# SOURCE DATA
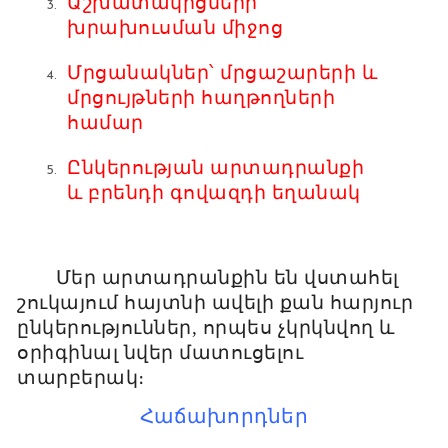
Աշխատակիցների
խրախուսման միջոց
Մրցանակներ՝ մրցաշարերի և
մրցույթների հաղթողների
համար
Ընկերության արտադրանքի
և բրենդի գովազդի եղանակ
Մեր արտադրանքին են վստահել
շուկայում հայտնի ավելի քան հարյուր
ընկերություններ, որպես չկրկնվող և
օրիգինալ նվեր մատուցելու
տարբերակ։
Հաճախորդներ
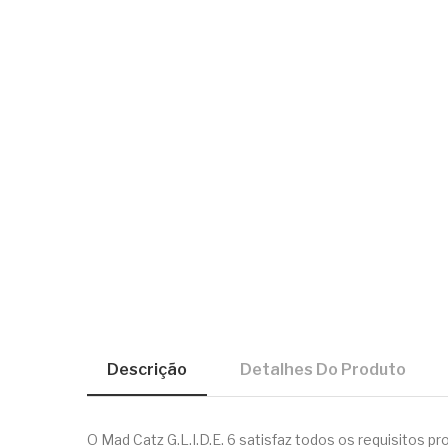
Descrição
Detalhes Do Produto
O Mad Catz G.L.I.D.E. 6 satisfaz todos os requisitos p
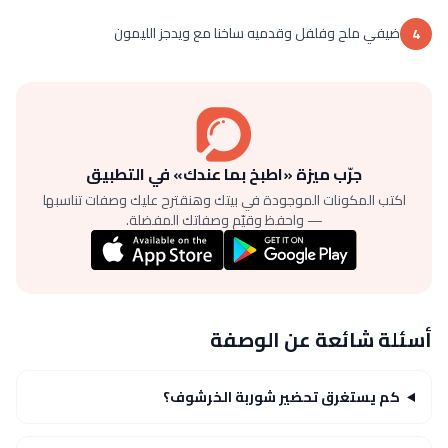
ضيفي ملح وفلفل وقدميه ساخنا مع ويدجز الليمون
4
جرّب ميزة «اطبخ بما عندك» في التطبيق
اكتب المكونات الموجودة في بيتك وهنقترح عليك وصفات تناسبها
— واحفظ وقيّم وصفاتك المفضلة.
أسئلة شائعة عن الوصفة
كم يستغرق تحضير شوربة الخرشوف؟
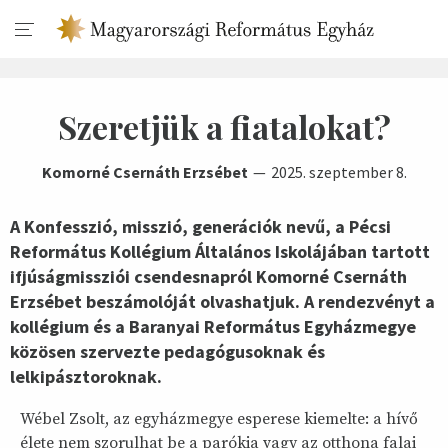
Szeretjük a fiatalokat?
Komorné Csernáth Erzsébet
2025. szeptember 8.
A Konfesszió, misszió, generációk nevű, a Pécsi
Református Kollégium Általános Iskolájában tartott
ifjúságmissziói csendesnapról Komorné Csernáth
Erzsébet beszámolóját olvashatjuk. A rendezvényt a
kollégium és a Baranyai Református Egyházmegye
közösen szervezte pedagógusoknak és
lelkipásztoroknak.
Wébel Zsolt, az egyházmegye esperese kiemelte: a hívő
élete nem szorulhat be a parókia vagy az otthona falai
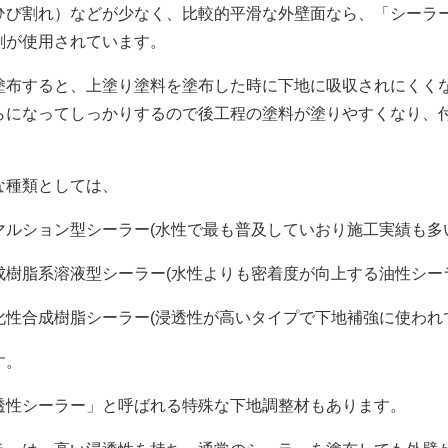
び割れ）などが少なく、比較的平滑な外壁面なら、「シーラ
剤が使用されています。
布すると、上塗り塗料を塗布した時に下地に吸収されにくく
らになってしっかりするので後工程の塗料が塗りやすくなり、
な種類としては、
ルション型シーラー(水性で最も普及していおり施工実績も多
樹脂系溶液型シーラー(水性よりも密着度が向上する油性シー
性合成樹脂シーラー(浸透性が高いタイプで下地補強に使われ
す。
性シーラー」と呼ばれる特殊な下地調整材もあります。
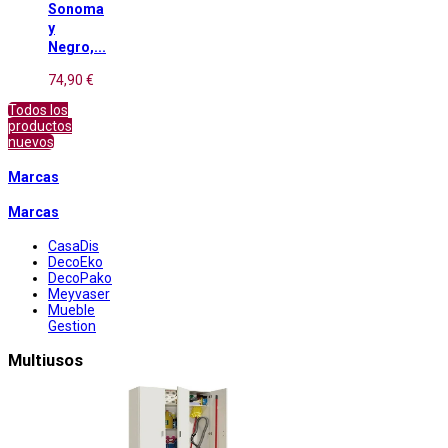
Sonoma
y
Negro,...
74,90 €
Todos los
productos
nuevos
Marcas
Marcas
CasaDis
DecoEko
DecoPako
Meyvaser
Mueble
Gestion
Multiusos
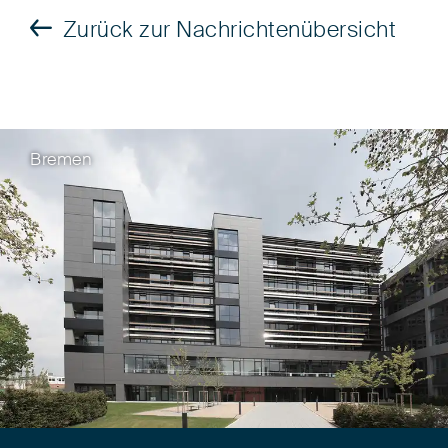
Zurück zur Nachrichtenübersicht
Bremen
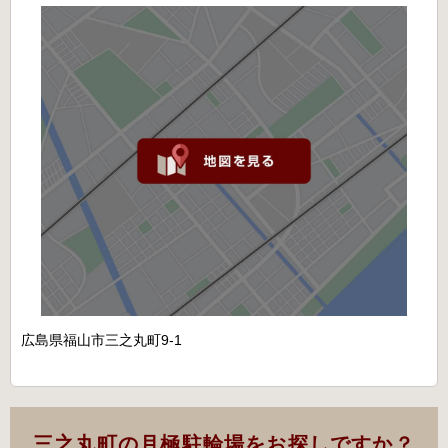
広島県福山市三之丸町9-1
三之丸町の月極駐輪場をお探しですか？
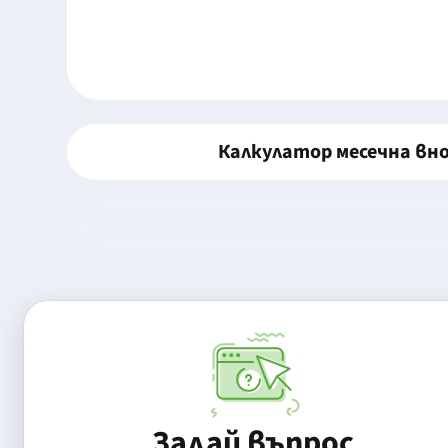
Калкулатор месечна вн
Задай въпрос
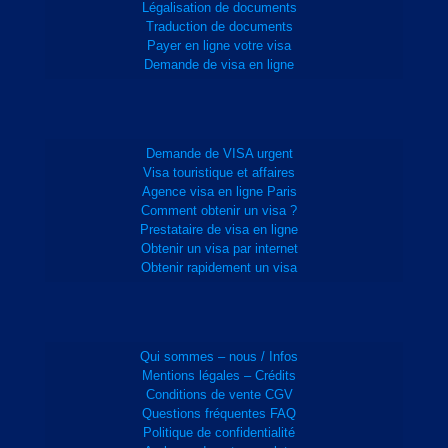
Légalisation de documents
Traduction de documents
Payer en ligne votre visa
Demande de visa en ligne
Demande de VISA urgent
Visa touristique et affaires
Agence visa en ligne Paris
Comment obtenir un visa ?
Prestataire de visa en ligne
Obtenir un visa par internet
Obtenir rapidement un visa
Qui sommes – nous / Infos
Mentions légales – Crédits
Conditions de vente CGV
Questions fréquentes FAQ
Politique de confidentialité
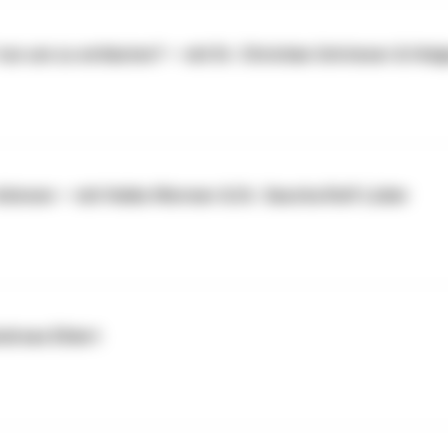
un um zu entlasten? — mit Dr. Christian Untrieser & Hol
können — mit Heike Wermer & Dr. Sascha Rolf Lüder
dreas Ehlert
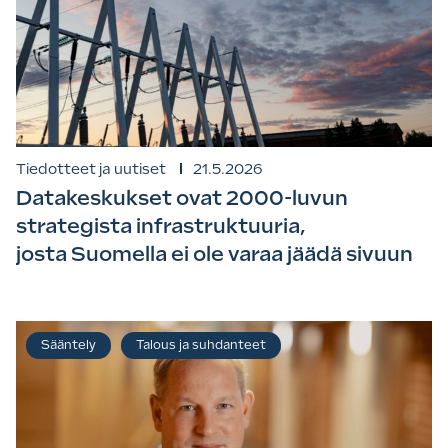
Tiedotteet ja uutiset
21.5.2026
Datakeskukset ovat 2000-luvun
strategista infrastruktuuria,
josta Suomella ei ole varaa jäädä sivuun
Sääntely
Talous ja suhdanteet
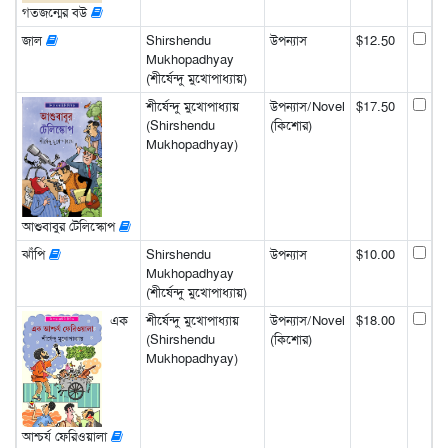
গতজন্মের বউ
জাল
Shirshendu
উপন্যাস
$12.50
Mukhopadhyay
(শীর্ষেন্দু মুখোপাধ্যায়)
শীর্ষেন্দু মুখোপাধ্যায়
উপন্যাস/Novel
$17.50
(Shirshendu
(কিশোর)
Mukhopadhyay)
আশুবাবুর টেলিস্কোপ
ঝাঁপি
Shirshendu
উপন্যাস
$10.00
Mukhopadhyay
(শীর্ষেন্দু মুখোপাধ্যায়)
এক
শীর্ষেন্দু মুখোপাধ্যায়
উপন্যাস/Novel
$18.00
(Shirshendu
(কিশোর)
Mukhopadhyay)
আশ্চর্য ফেরিওয়ালা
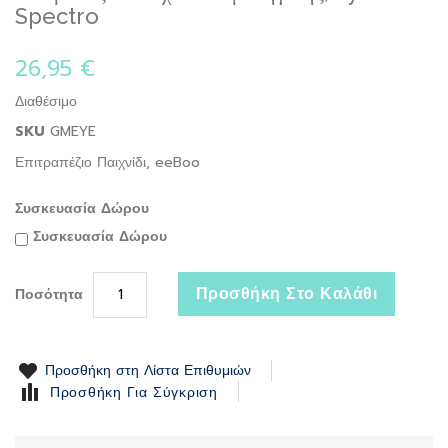
to
Spectro
the
beginning
26,95 €
of
the
Διαθέσιμο
images
gallery
SKU
GMEYE
Επιτραπέζιο Παιχνίδι, eeBoo
Συσκευασία Δώρου
Συσκευασία Δώρου
Προσθήκη Στο Καλάθι
Ποσότητα
Προσθήκη στη Λίστα Επιθυμιών
Προσθήκη Για Σύγκριση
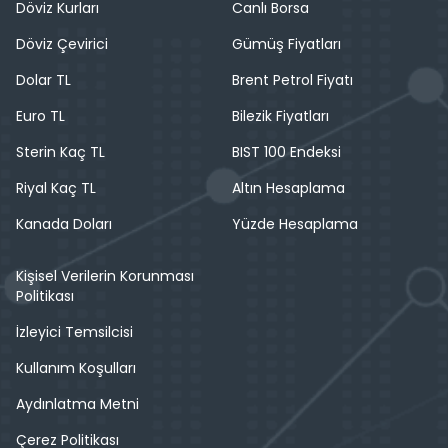
Döviz Kurları
Canlı Borsa
Döviz Çevirici
Gümüş Fiyatları
Dolar TL
Brent Petrol Fiyatı
Euro TL
Bilezik Fiyatları
Sterin Kaç TL
BIST 100 Endeksi
Riyal Kaç TL
Altın Hesaplama
Kanada Doları
Yüzde Hesaplama
Kişisel Verilerin Korunması
Politikası
İzleyici Temsilcisi
Kullanım Koşulları
Aydınlatma Metni
Çerez Politikası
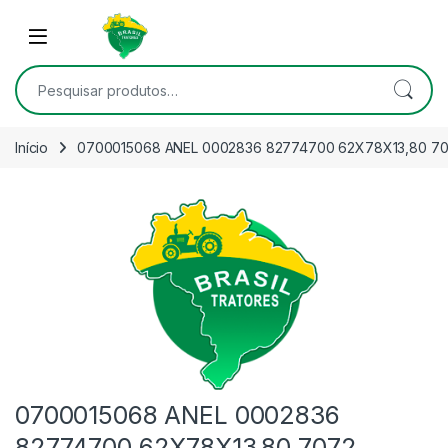
Skip to navigation
Skip to content
Open
Pesquisar por:
Início
0700015068 ANEL 0002836 82774700 62X78X13,80 7
0700015068 ANEL 0002836
82774700 62X78X13,80 7072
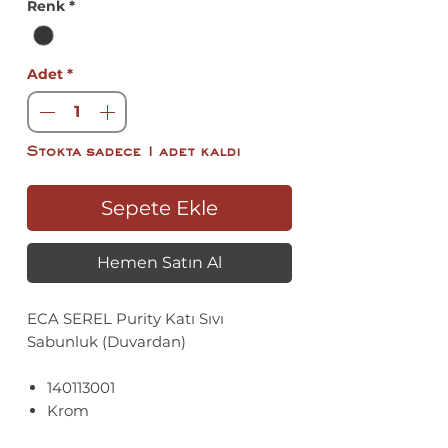
Renk
*
Adet
*
Stokta sadece 1 adet kaldı
Sepete Ekle
Hemen Satın Al
ECA SEREL Purity Katı Sıvı
Sabunluk (Duvardan)
140113001
Krom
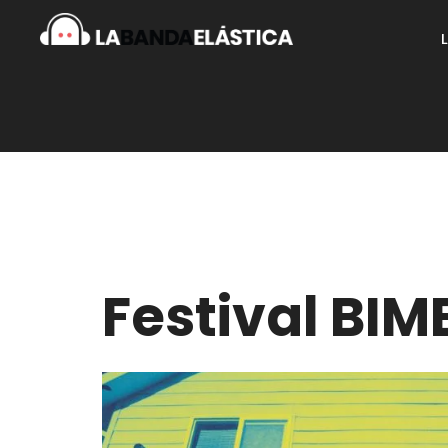
Festival BIM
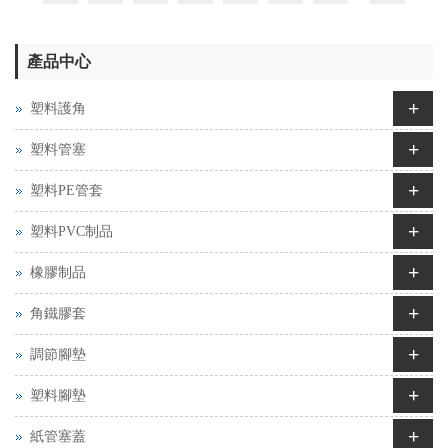
產品中心
+
塑料護角
+
塑料管塞
+
塑料PE管套
+
塑料PVC制品
+
橡膠制品
+
角鐵膠套
+
調節腳墊
+
塑料腳墊
+
紙管塞蓋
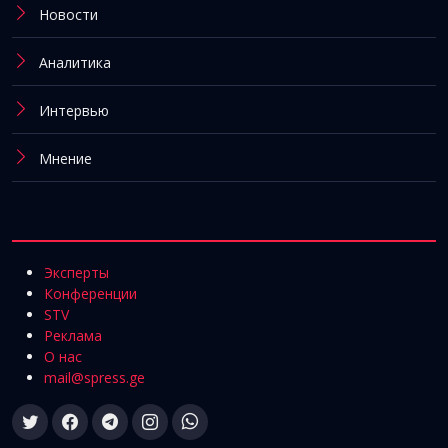
Новости
Аналитика
Интервью
Мнение
Эксперты
Конференции
STV
Реклама
О нас
mail@spress.ge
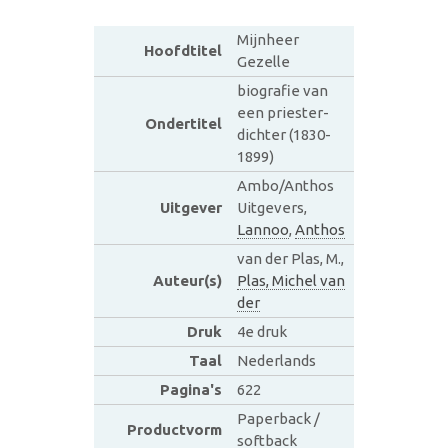
Mijnheer
Hoofdtitel
Gezelle
biografie van
een priester-
Ondertitel
dichter (1830-
1899)
Ambo/Anthos
Uitgever
Uitgevers,
Lannoo
,
Anthos
van der Plas, M.,
Auteur(s)
Plas, Michel van
der
Druk
4e druk
Taal
Nederlands
Pagina's
622
Paperback /
Productvorm
softback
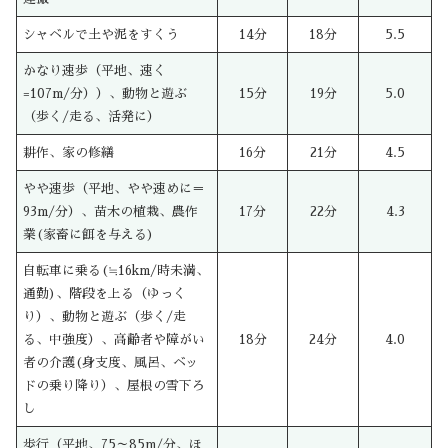
シャベルで土や泥をすくう
14分
18分
5.5
かなり速歩（平地、速く
=107m/分））、動物と遊ぶ
15分
19分
5.0
（歩く/走る、活発に）
耕作、家の修繕
16分
21分
4.5
やや速歩（平地、やや速めに＝
93m/分）、苗木の植栽、農作
17分
22分
4.3
業(家畜に餌を与える)
自転車に乗る(≒16km/時未満、
通勤)、階段を上る（ゆっく
り）、動物と遊ぶ（歩く/走
る、中強度）、高齢者や障がい
18分
24分
4.0
者の介護(身支度、風呂、ベッ
ドの乗り降り）、屋根の雪下ろ
し
歩行（平地、75～85m/分、ほ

# ABOUT THIS EXERCISE
What is wanted is an exact copy of the lines above from the one containing "ضيفي ملح وفلفل وقدميه ساخنا مع ويدجز الليمون" through the one containing "Komorné Csernáth Erzsébet", with no pictures in it.

# ANSWER SPACE
ضيفي ملح وفلفل وقدميه ساخنا مع ويدجز الليمون
4
جرّب ميزة «اطبخ بما عندك» في التطبيق
اكتب المكونات الموجودة في بيتك وهنقترح عليك وصفات تناسبها
— واحفظ وقيّم وصفاتك المفضلة.
أسئلة شائعة عن الوصفة
كم يستغرق تحضير شوربة الخرشوف؟
Szeretjük a fiatalokat?
Komorné Csernáth Erzsébet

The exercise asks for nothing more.